The car stood in the garage? A tall-legged car would probably be useful here, especially one that’s “still in good function” after two weeks. Cars do tend to break down if not driven every four hours, as any leggy-car aficionado will tell you.
But Jeff knew that if his wife still hadn’t come and look for her family, she was most likely dead, or worse: one of the walkers…
Did they get remarried when I wasn’t looking? I thought it was his ex-wife. That logic is also pretty faulty. He didn’t go looking for his “wife,” so does that automatically mean he’s dead? And does it make me a bad person if I hope he is?
As a whole I found this chapter to be rather boring. Not a lot happened, and what did happen wasn’t very compelling. The author does admit in an author’s note that he’s aware some people may not have liked this chapter much because it was backstory and exposition, but to be honest I see that as a bit of a copout, and also the confirmation to one of the biggest no-no’s in fiction writing: don’t open with a fuckload of exposition. It’s a no-no for a reason; it’s so fucking boring.
My complaints about the various contrivances aside, I do appreciate that a complex and flawed character was actually attempted here. So much of the fanfiction that I read contains nothing but absolutely perfect characters whose absolute perfection is challenged by the jealous and one-dimensional people they surround themselves with, and it’s refreshing to see someone at least try to give a character depth, regardless of whether or not they failed.
I suspect this is written by someone who speaks English as a second language, which would explain a lot of the issues with it.
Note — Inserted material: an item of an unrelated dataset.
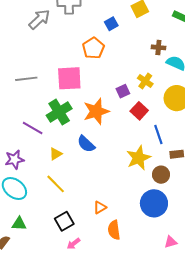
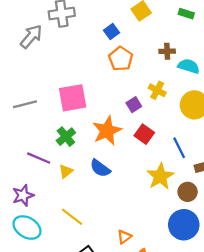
orange pentagon: (93, 48) -> (121, 59), moved
red square: (139, 111) -> (144, 134), moved
green cross: (59, 112) -> (66, 137), size x0.7
yellow triangle: (56, 154) -> (66, 171), moved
But all in all, I’d say he’s got an eye for detail, which I can’t say for most of the authors I read. If I were to make a suggestion, it would probably be to work on his pacing and learn to prioritize certain plot areas a little better. Glazing over the outbreak, the most important event in the opening chapter, was a huge mistake. There’s only so much that can be said about a damn cut finger, and this author exhausted that topic, that’s for damn sure. I wouldn’t be surprised if there’s nothing new to say about non-serious finger injuries for decades to come.